Grup çalışmaları içinde kişisel sesin kaybolması gibi bir sıkıntıyı yaşıyor muhakkak ki… Etimoloji dersleri ve bu bağlamda yayına hazırladığı kitap, bu sıkıntıyla bağlı bir sürecin eserleri. “Alışmak Ölümüne Karşı” başlıklı denemelerinden seçmeleri bir araya getirdiği kitabı yayımlanalı bir yıl oluyor. “Alışkanlık, proje, psikoloji, kişisel gelişim” kelime ve terkiplerini sevmediği yazılı kitapta yer alan kısa biyografisinde.

Şiiri şehre yerleştirmeyi denemesiyle de bir performans sanatçısı titizliği gösterdiğine şahit oldum. Üsküdar Meydanı’nın Marmaray istasyonuyla yaralandığının konuşulduğu dönemde Asım, şehrin parklarında Hızırla Kırk Saat okumaları programını başlattı. Üsküdar’daki bir parkta okumaya katılmış ve onun programla ilgili afişleri asmak için ağaçlara tırmanışını izlemiştim.

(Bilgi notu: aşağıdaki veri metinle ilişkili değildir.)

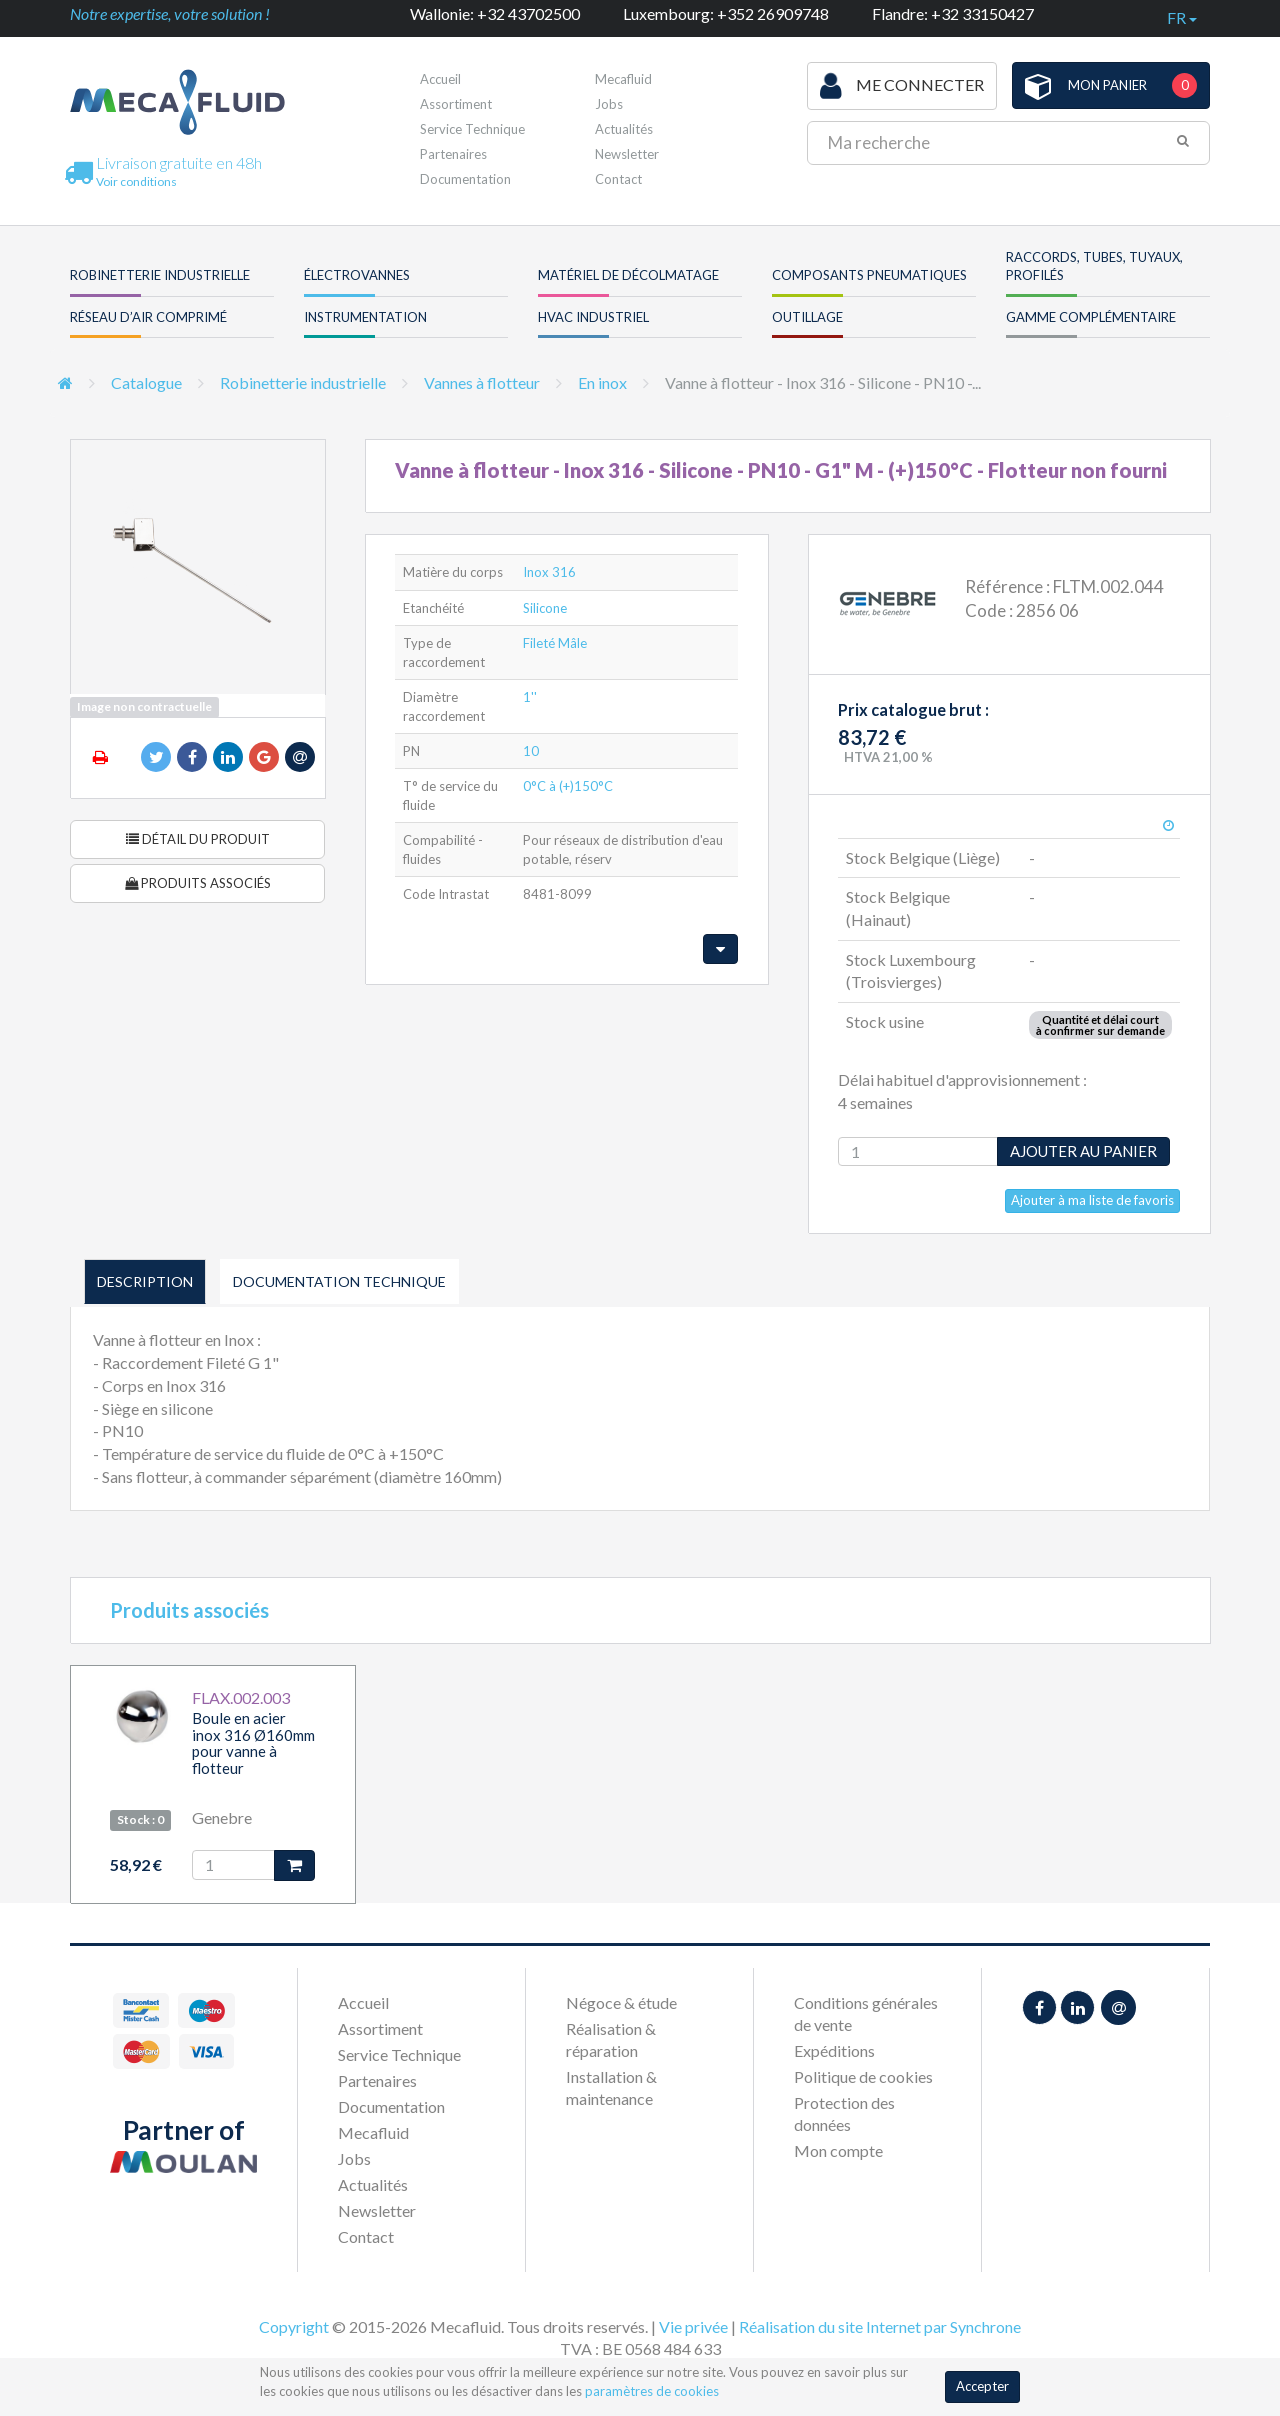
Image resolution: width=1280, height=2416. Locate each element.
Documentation (465, 179)
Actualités (624, 129)
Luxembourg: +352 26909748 (726, 13)
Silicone (545, 608)
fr (1182, 17)
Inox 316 (549, 572)
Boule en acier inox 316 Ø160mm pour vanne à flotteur (253, 1743)
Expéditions (834, 2050)
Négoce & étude (621, 2002)
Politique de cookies (863, 2076)
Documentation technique (339, 1281)
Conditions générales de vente (866, 2013)
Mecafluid (623, 79)
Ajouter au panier (1083, 1151)
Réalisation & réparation (611, 2039)
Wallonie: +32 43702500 (495, 13)
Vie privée (693, 2326)
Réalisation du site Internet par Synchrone (880, 2326)
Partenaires (453, 154)
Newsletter (627, 154)
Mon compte (838, 2150)
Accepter (982, 2386)
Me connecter (902, 85)
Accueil (440, 79)
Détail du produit (198, 839)
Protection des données (844, 2113)
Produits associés (198, 883)
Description (145, 1281)
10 (531, 751)
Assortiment (456, 104)
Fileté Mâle (555, 643)
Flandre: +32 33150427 (953, 13)
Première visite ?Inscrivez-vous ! (707, 84)
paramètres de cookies (652, 2391)
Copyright (294, 2326)
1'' (530, 697)
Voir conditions (136, 181)
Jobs (609, 104)
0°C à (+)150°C (568, 786)
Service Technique (472, 129)
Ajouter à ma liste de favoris (1092, 1200)
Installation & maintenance (611, 2087)
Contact (618, 179)
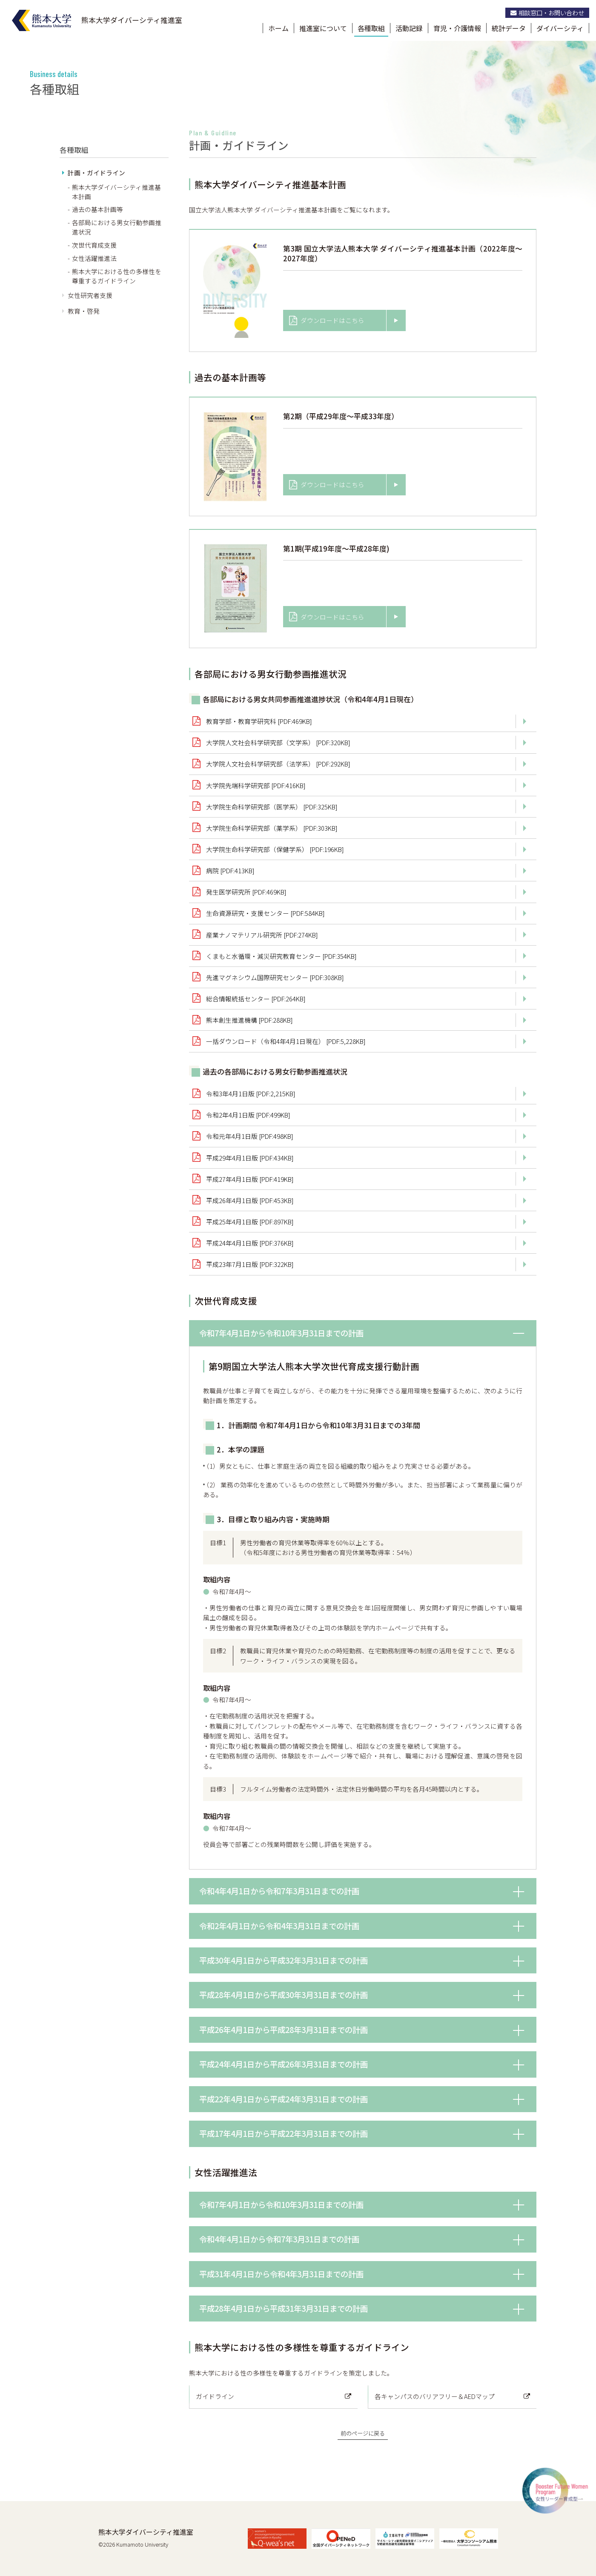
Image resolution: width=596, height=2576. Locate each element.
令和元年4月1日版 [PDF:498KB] (249, 1136)
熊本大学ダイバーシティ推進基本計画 (116, 192)
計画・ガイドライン (96, 172)
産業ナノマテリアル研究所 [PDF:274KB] (262, 934)
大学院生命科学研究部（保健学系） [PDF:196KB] (275, 849)
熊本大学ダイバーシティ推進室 (145, 2532)
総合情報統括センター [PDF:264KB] (256, 998)
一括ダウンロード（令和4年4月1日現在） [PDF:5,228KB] (286, 1041)
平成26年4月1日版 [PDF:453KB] (250, 1200)
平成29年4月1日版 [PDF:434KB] (250, 1157)
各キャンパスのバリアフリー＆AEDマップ (435, 2396)
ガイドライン (215, 2396)
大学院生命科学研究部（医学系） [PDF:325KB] (272, 806)
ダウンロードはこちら (326, 320)
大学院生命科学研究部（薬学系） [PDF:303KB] (272, 827)
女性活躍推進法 (94, 258)
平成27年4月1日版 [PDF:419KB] (250, 1179)
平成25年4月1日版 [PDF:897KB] (250, 1221)
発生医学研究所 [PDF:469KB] (246, 891)
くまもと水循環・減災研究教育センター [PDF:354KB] (281, 956)
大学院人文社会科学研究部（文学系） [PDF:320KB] (278, 742)
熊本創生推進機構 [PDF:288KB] (249, 1019)
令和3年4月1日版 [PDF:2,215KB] (250, 1093)
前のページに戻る (363, 2433)
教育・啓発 (84, 310)
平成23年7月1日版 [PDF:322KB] (250, 1264)
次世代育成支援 (94, 244)
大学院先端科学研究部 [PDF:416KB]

Çimenlerin üzerine oturmuş şiir okuyorduk, vapurdan çıkan yolculardan aramıza katılanlar oluyordu. Asım bir ağacın tepesinde elindeki pankartı karşı tarafa ulaştırmaya çalışıyordu. Medeniyet söylenen değil yaşanan bir eser, bunu düşünmüştüm izlerken. Medeniyet işte karşı tarafa ulaştırılmaya çalışılan o pankartta yazılanlardan da önce, öyle bir pankartı hazırlamaya sevk eden kavrayış.